Stefan Ruzowitsky has an appealingly modest take on his sudden ascent to art-house respectability. He’s quick to point out that his previous film, “Anatomy,” was a horror feature crafted for “a young, popcorn-eating crowd.” Yet the Austrian writer/director of this year’s Oscar-winning foreign film, “The Counterfeiters,” feels that his experience with lowly genre fare served him well.
“The most effective horror is the one you don’t have to show onscreen,” he explained. “It’s the horror that goes on in your head. I think that’s why this particular setup works. We don’t see so much but we hear it and we know it and it’s more effective than gore and blood and killing onscreen.”
The Counterfeiters (Die Fälscher)
Karl Markovics, August Diehl, David Striesow, Veit Stübner, Sebastian Urzendowsky
(Sony Pictures Classics; US theatrical: 22 Feb 2008 (Limited release); UK theatrical: 12 Oct 2007 (General release); 2007)
“The Counterfeiters” is inspired by the true story of Operation Bernhard, a Nazi concentration camp work detail under orders to undermine the economies of Britain and the United States by forging massive amounts of currency. The film explores the dilemma faced by prisoners whose lives depended on furthering Germany’s war effort - or at least sabotaging it invisibly. It is notable for its rounded portraits of both the war’s victims and villains. Ruzowitsky’s central character is a Jewish career criminal; the SS officer in charge is an apolitical opportunist.

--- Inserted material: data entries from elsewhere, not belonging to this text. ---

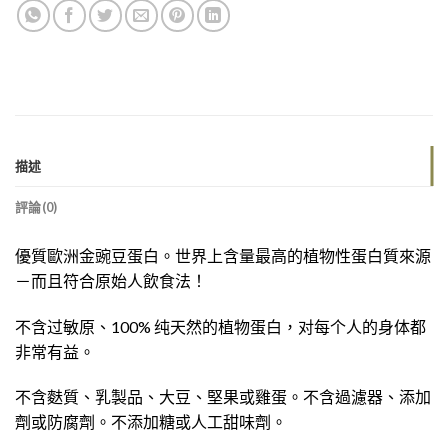
描述
評論(0)
優質歐洲金豌豆蛋白。世界上含量最高的植物性蛋白質來源
－而且符合原始人飲食法！
不含过敏原、100% 纯天然的植物蛋白，对每个人的身体都
非常有益。
不含麩質、乳製品、大豆、堅果或雞蛋。不含過濾器、添加
劑或防腐劑。不添加糖或人工甜味劑。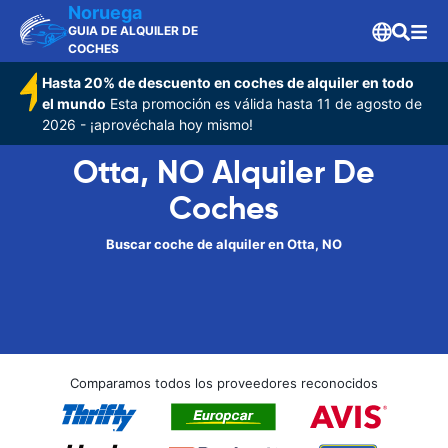
Noruega
GUIA DE ALQUILER DE
COCHES
Hasta 20% de descuento en coches de alquiler en todo
el mundo
Esta promoción es válida hasta 11 de agosto de
2026 - ¡aprovéchala hoy mismo!
Otta, NO Alquiler De
Coches
Buscar coche de alquiler en Otta, NO
Comparamos todos los proveedores reconocidos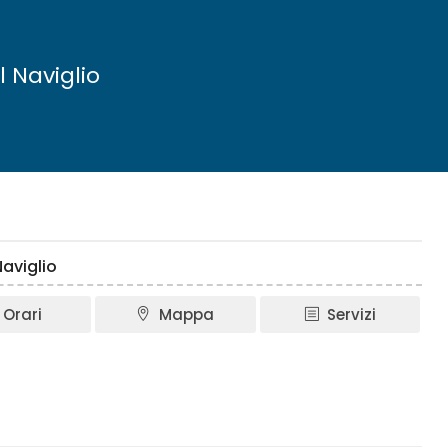
 Naviglio
aviglio
Orari
Mappa
Servizi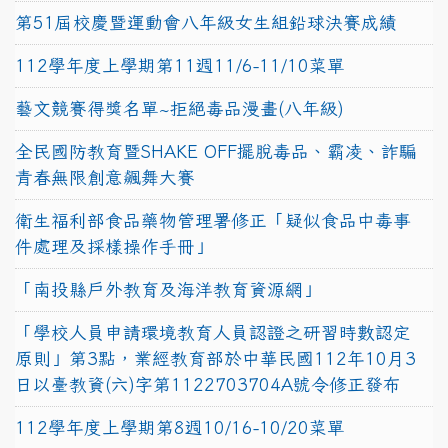
第51屆校慶暨運動會八年級女生組鉛球決賽成績
112學年度上學期第11週11/6-11/10菜單
藝文競賽得獎名單~拒絕毒品漫畫(八年級)
全民國防教育暨SHAKE OFF擺脫毒品、霸凌、詐騙
青春無限創意飆舞大賽
衛生福利部食品藥物管理署修正「疑似食品中毒事
件處理及採樣操作手冊」
「南投縣戶外教育及海洋教育資源網」
「學校人員申請環境教育人員認證之研習時數認定
原則」第3點，業經教育部於中華民國112年10月3
日以臺教資(六)字第1122703704A號令修正發布
112學年度上學期第8週10/16-10/20菜單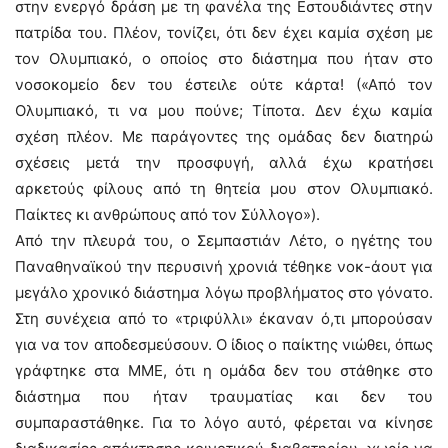
στην ενεργό δράση με τη φανέλα της Εστουδιάντες στην
πατρίδα του. Πλέον, τονίζει, ότι δεν έχει καμία σχέση με
τον Ολυμπιακό, ο οποίος στο διάστημα που ήταν στο
νοσοκομείο δεν του έστειλε ούτε κάρτα! («Από τον
Ολυμπιακό, τι να μου πούνε; Τίποτα. Δεν έχω καμία
σχέση πλέον. Με παράγοντες της ομάδας δεν διατηρώ
σχέσεις μετά την προσφυγή, αλλά έχω κρατήσει
αρκετούς φίλους από τη θητεία μου στον Ολυμπιακό.
Παίκτες κι ανθρώπους από τον Σύλλογο»).
Από την πλευρά του, ο Σεμπαστιάν Λέτο, ο ηγέτης του
Παναθηναϊκού την περυσινή χρονιά τέθηκε νοκ-άουτ για
μεγάλο χρονικό διάστημα λόγω προβλήματος στο γόνατο.
Στη συνέχεια από το «τριφύλλι» έκαναν ό,τι μπορούσαν
για να τον αποδεσμεύσουν. Ο ίδιος ο παίκτης νιώθει, όπως
γράφτηκε στα ΜΜΕ, ότι η ομάδα δεν του στάθηκε στο
διάστημα που ήταν τραυματίας και δεν του
συμπαραστάθηκε. Για το λόγο αυτό, φέρεται να κίνησε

“There is no moral ambiguity on my side - that there are good Nazis and bad Nazis, good Jews and bad Jews - that would be awful. It is clear the Nazis are the bad guys,” said Ruzowitsky, whose grandparents were Nazi sympathizers. “But it’s interesting to learn why they did these things. Just to say Nazis are evil because they’re Nazis doesn’t make much sense.
“On the other hand, I think it makes the Jews more interesting if they’re not flawless victims. If they’re human beings making mistakes I think it makes them more sympathetic; you can relate to them better.”
That fresh perspective is possible now because of a generational shift in Austrian audiences, he said. “In the `60s and `70s, we had many people in leadership who came from a Nazi background, so it was important to confront this society with their guilt.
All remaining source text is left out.